(Dataset entries)

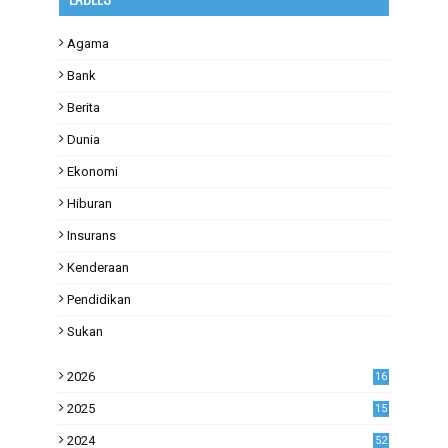
Agama
Bank
Berita
Dunia
Ekonomi
Hiburan
Insurans
Kenderaan
Pendidikan
Sukan
2026
16
2025
15
2024
52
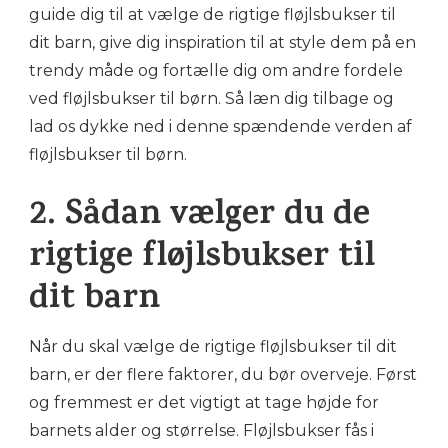
guide dig til at vælge de rigtige fløjlsbukser til
dit barn, give dig inspiration til at style dem på en
trendy måde og fortælle dig om andre fordele
ved fløjlsbukser til børn. Så læn dig tilbage og
lad os dykke ned i denne spændende verden af
fløjlsbukser til børn.
2. Sådan vælger du de
rigtige fløjlsbukser til
dit barn
Når du skal vælge de rigtige fløjlsbukser til dit
barn, er der flere faktorer, du bør overveje. Først
og fremmest er det vigtigt at tage højde for
barnets alder og størrelse. Fløjlsbukser fås i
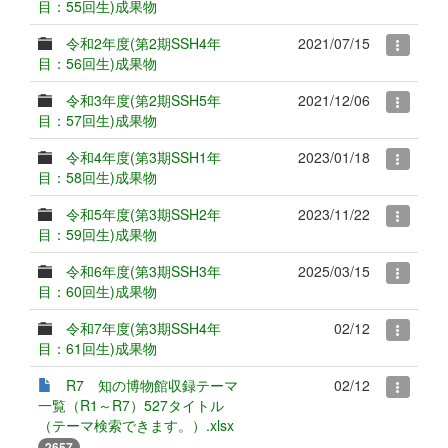
目：55回生)成果物
令和2年度(第2期SSH4年
2021/07/15
目：56回生)成果物
令和3年度(第2期SSH5年
2021/12/06
目：57回生)成果物
令和4年度(第3期SSH1年
2023/01/18
目：58回生)成果物
令和5年度(第3期SSH2年
2023/11/22
目：59回生)成果物
令和6年度(第3期SSH3年
2025/03/15
目：60回生)成果物
令和7年度(第3期SSH4年
02/12
目：61回生)成果物
R7 知の博物館収録テーマ
02/12
一覧（R1～R7）527タイトル
（テーマ検索できます。）.xlsx
2657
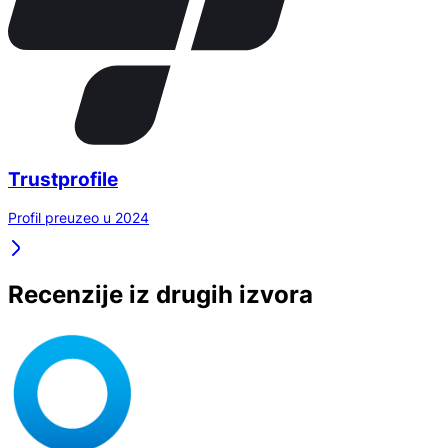
Trustprofile
Profil preuzeo u 2024
Recenzije iz drugih izvora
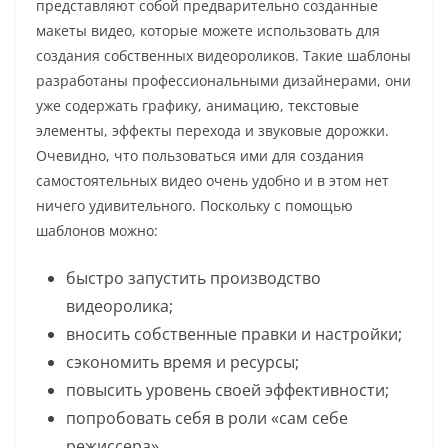
представляют собой предварительно созданные
макеты видео, которые можете использовать для
создания собственных видеороликов. Такие шаблоны
разработаны профессиональными дизайнерами, они
уже содержать графику, анимацию, текстовые
элементы, эффекты перехода и звуковые дорожки.
Очевидно, что пользоваться ими для создания
самостоятельных видео очень удобно и в этом нет
ничего удивительного. Поскольку с помощью
шаблонов можно:
быстро запустить производство
видеоролика;
вносить собственные правки и настройки;
сэкономить время и ресурсы;
повысить уровень своей эффективности;
попробовать себя в роли «сам себе
режиссера».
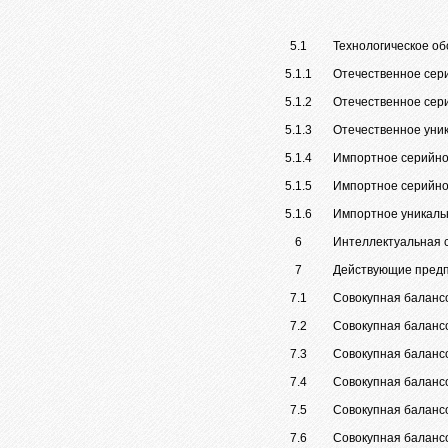
5.1
Технологическое о
5.1.1
Отечественное сери
5.1.2
Отечественное сери
5.1.3
Отечественное уни
5.1.4
Импортное серийное
5.1.5
Импортное серийное
5.1.6
Импортное уникаль
6
Интеллектуальная с
7
Действующие предп
7.1
Совокупная балансо
7.2
Совокупная балансо
7.3
Совокупная балансо
7.4
Совокупная балансо
7.5
Совокупная балансо
7.6
Совокупная балансо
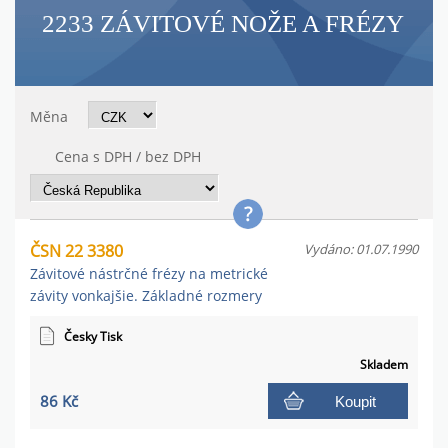
2233 ZÁVITOVÉ NOŽE A FRÉZY
Měna
Cena s DPH / bez DPH
ČSN 22 3380
Vydáno: 01.07.1990
Závitové nástrčné frézy na metrické
závity vonkajšie. Základné rozmery
Česky Tisk
Skladem
86 Kč
Koupit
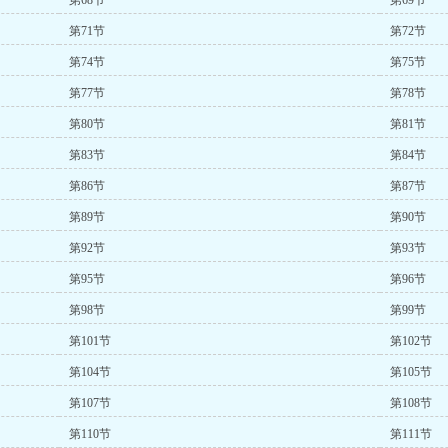
第68节
第69节
第71节
第72节
第74节
第75节
第77节
第78节
第80节
第81节
第83节
第84节
第86节
第87节
第89节
第90节
第92节
第93节
第95节
第96节
第98节
第99节
第101节
第102节
第104节
第105节
第107节
第108节
第110节
第111节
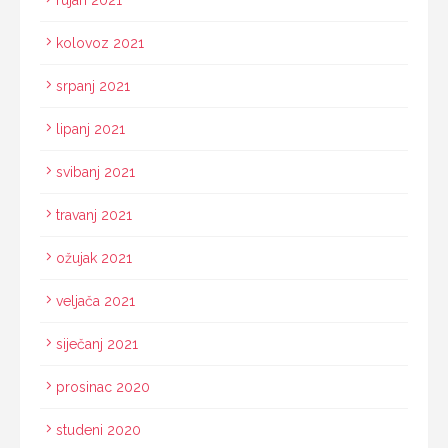
rujan 2021
kolovoz 2021
srpanj 2021
lipanj 2021
svibanj 2021
travanj 2021
ožujak 2021
veljača 2021
siječanj 2021
prosinac 2020
studeni 2020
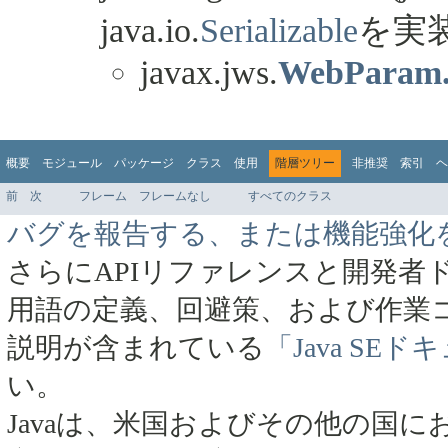
java.io.
Serializable
を実装
javax.jws.
WebParam
概要
モジュール
パッケージ
クラス
使用
階層ツリー
非推奨
索引
ヘ
前
次
フレーム
フレームなし
すべてのクラス
バグを報告する、または機能強化
さらにAPIリファレンスと開発者
用語の定義、回避策、および作業
説明が含まれている
「Java SE
い。
Javaは、米国およびその他の国にお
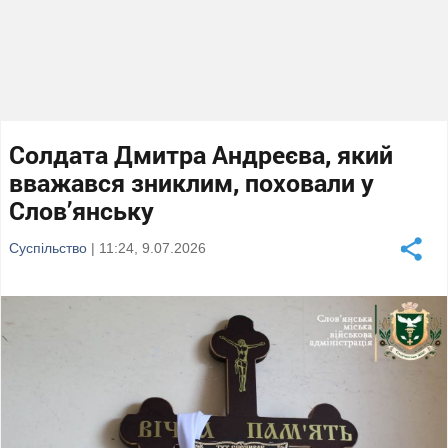
Солдата Дмитра Андреєва, який
вважався зниклим, поховали у
Слов’янську
Суспільство
| 11:24, 9.07.2026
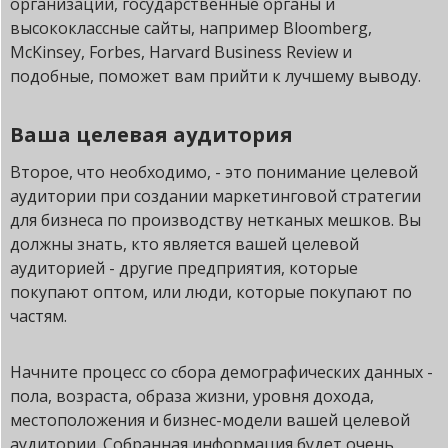
организации, государственные органы и
высококлассные сайты, например Bloomberg,
McKinsey, Forbes, Harvard Business Review и
подобные, поможет вам прийти к лучшему выводу.
Ваша целевая аудитория
Второе, что необходимо, - это понимание целевой
аудитории при создании маркетинговой стратегии
для бизнеса по производству нетканых мешков. Вы
должны знать, кто является вашей целевой
аудиторией - другие предприятия, которые
покупают оптом, или люди, которые покупают по
частям.
Начните процесс со сбора демографических данных -
пола, возраста, образа жизни, уровня дохода,
местоположения и бизнес-модели вашей целевой
аудитории. Собранная информация будет очень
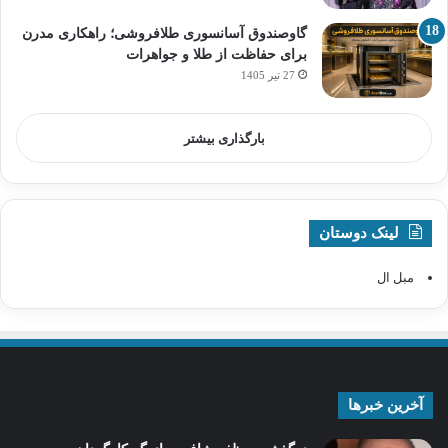
گاوصندوق آسانسوری طلافروشی؛ راهکاری مدرن
برای حفاظت از طلا و جواهرات
27 تیر 1405
بارگذاری بیشتر
لینک دوستان
مبل ال
آخرین خبرها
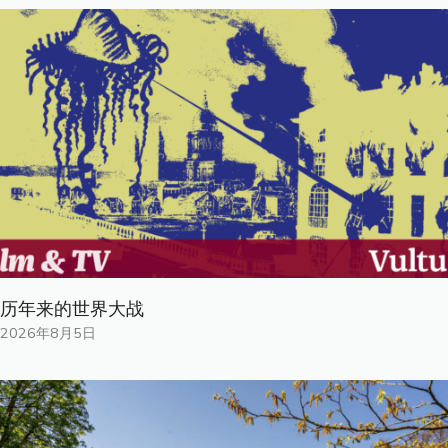
历年来的世界大战
2026年8月5日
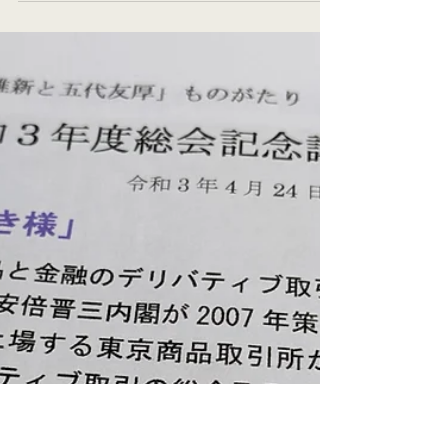
主催：大阪商工会議所 大阪企業家ミュージ
アム ＆ 株式会社大阪取引所 五代友厚の
生誕日 1836年2月12日（旧暦1835年12月
26日）を記念し開催されます。 期間は誕生
日前後1週間 （開閉館時間や休館日がありま
すので詳細は下記URLで確認ください）...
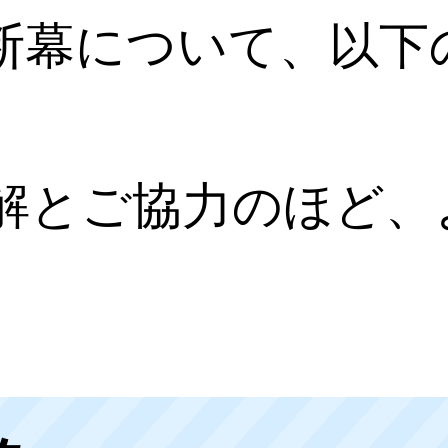
断幕について、以下
解とご協力のほど、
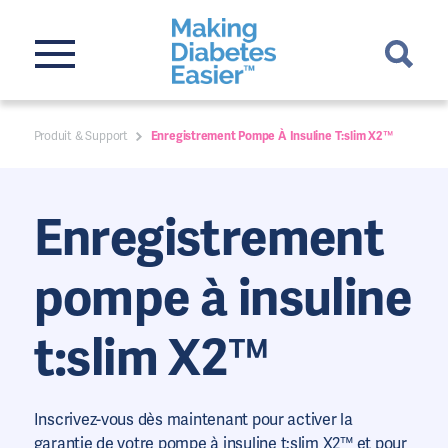
Produit & Support
Enregistrement Pompe À Insuline T:slim X2™
Enregistrement
pompe à insuline
t:slim X2™
Inscrivez-vous dès maintenant pour activer la
garantie de votre pompe à
insuline
t:slim X2™ et pour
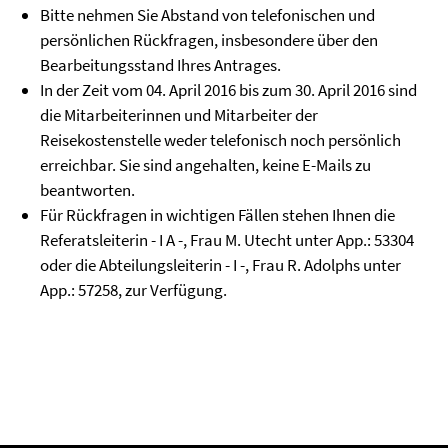
Bitte nehmen Sie Abstand von telefonischen und
persönlichen Rückfragen, insbesondere über den
Bearbeitungsstand Ihres Antrages.
In der Zeit vom 04. April 2016 bis zum 30. April 2016 sind
die Mitarbeiterinnen und Mitarbeiter der
Reisekostenstelle weder telefonisch noch persönlich
erreichbar. Sie sind angehalten, keine E-Mails zu
beantworten.
Für Rückfragen in wichtigen Fällen stehen Ihnen die
Referatsleiterin - I A -, Frau M. Utecht unter App.: 53304
oder die Abteilungsleiterin - I -, Frau R. Adolphs unter
App.: 57258, zur Verfügung.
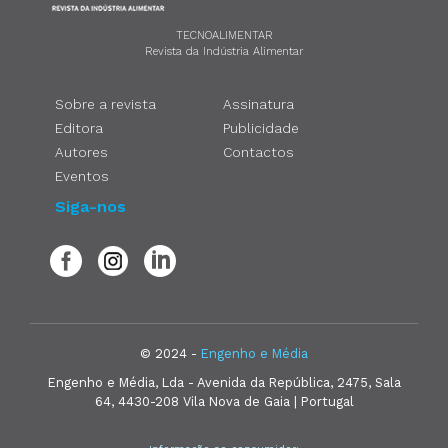
TECNOALIMENTAR
Revista da Indústria Alimentar
Sobre a revista
Assinatura
Editora
Publicidade
Autores
Contactos
Eventos
Siga-nos
© 2024 -
Engenho e Média
Engenho e Média, Lda - Avenida da República, 2475, Sala
64, 4430-208 Vila Nova de Gaia | Portugal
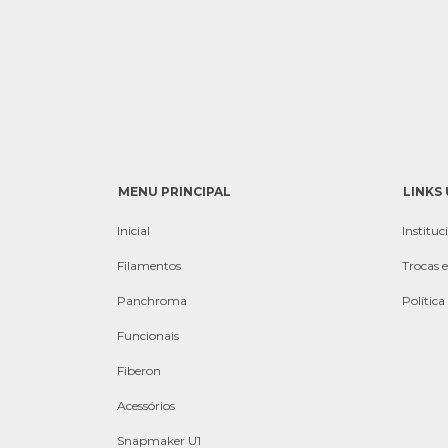
MENU PRINCIPAL
LINKS 
Inicial
Instituc
Filamentos
Trocas 
Panchroma
Política
Funcionais
Fiberon
Acessórios
Snapmaker U1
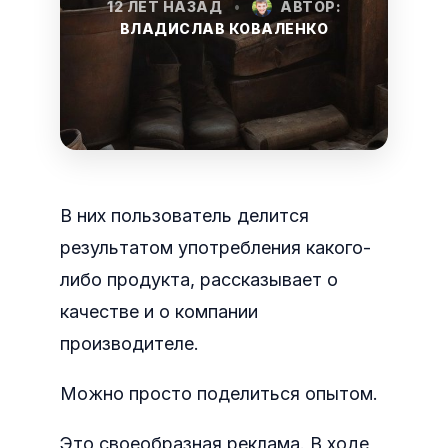
12 ЛЕТ НАЗАД
•
АВТОР:
ВЛАДИСЛАВ КОВАЛЕНКО
В них пользователь делится
результатом употребления какого-
либо продукта, рассказывает о
качестве и о компании
производителе.
Можно просто поделиться опытом.
Это своеобразная реклама. В ходе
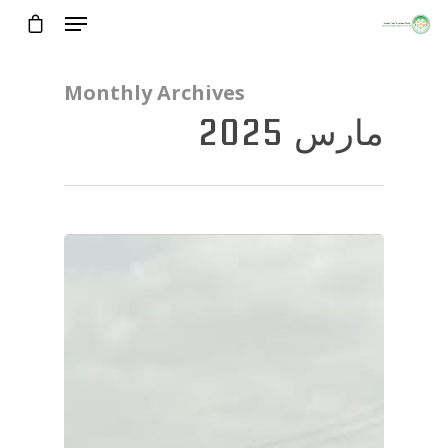
Monthly Archives
مارس 2025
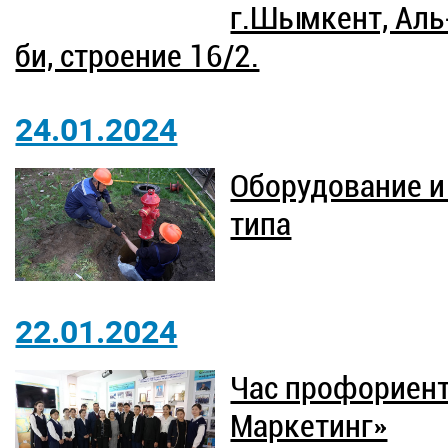
г.Шымкент, Аль
би, строение 16/2.
24.01.2024
Оборудование и
типа
22.01.2024
Час профориент
Маркетинг»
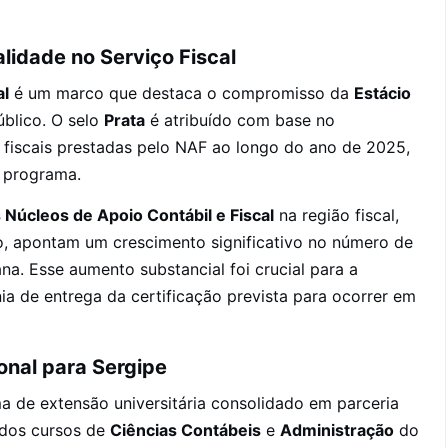
lidade no Serviço Fiscal
al
é um marco que destaca o compromisso da
Estácio
úblico. O selo
Prata
é atribuído com base no
 fiscais prestadas pelo NAF ao longo do ano de 2025,
o programa.
s Núcleos de Apoio Contábil e Fiscal
na região fiscal,
o, apontam um crescimento significativo no número de
a. Esse aumento substancial foi crucial para a
a de entrega da certificação prevista para ocorrer em
onal para Sergipe
ma de extensão universitária consolidado em parceria
 dos cursos de
Ciências Contábeis
e
Administração
do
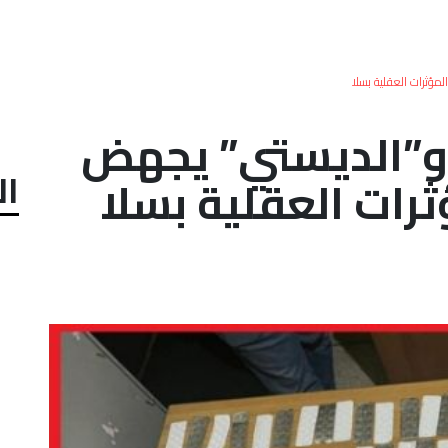
مؤثرات العقلية بسلا
 و”الديستي” يجهض
ال
ثرات العقلية بسلا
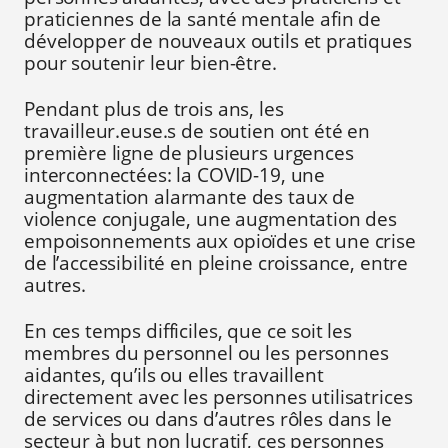
praticiennes de la santé mentale afin de
développer de nouveaux outils et pratiques
pour soutenir leur bien-être.
Pendant plus de trois ans, les
travailleur.euse.s de soutien ont été en
première ligne de plusieurs urgences
interconnectées: la COVID-19, une
augmentation alarmante des taux de
violence conjugale, une augmentation des
empoisonnements aux opioïdes et une crise
de l’accessibilité en pleine croissance, entre
autres.
En ces temps difficiles, que ce soit les
membres du personnel ou les personnes
aidantes, qu’ils ou elles travaillent
directement avec les personnes utilisatrices
de services ou dans d’autres rôles dans le
secteur à but non lucratif, ces personnes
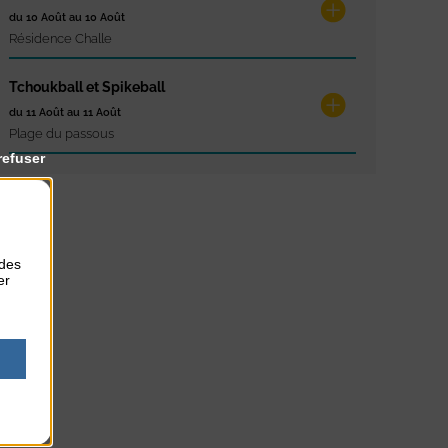
du 10 Août au 10 Août
Résidence Challe
Tchoukball et Spikeball
du 11 Août au 11 Août
Plage du passous
refuser
 des
er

(Work instructions)
Give back the records above exactly, limited to the lines between the one holding "Pendant plus de trois ans, les" and the one holding "secteur à but non lucratif, ces personnes", inclusive.

(Solution to the problem)
Pendant plus de trois ans, les
travailleur.euse.s de soutien ont été en
première ligne de plusieurs urgences
interconnectées: la COVID-19, une
augmentation alarmante des taux de
violence conjugale, une augmentation des
empoisonnements aux opioïdes et une crise
de l’accessibilité en pleine croissance, entre
autres.
En ces temps difficiles, que ce soit les
membres du personnel ou les personnes
aidantes, qu’ils ou elles travaillent
directement avec les personnes utilisatrices
de services ou dans d’autres rôles dans le
secteur à but non lucratif, ces personnes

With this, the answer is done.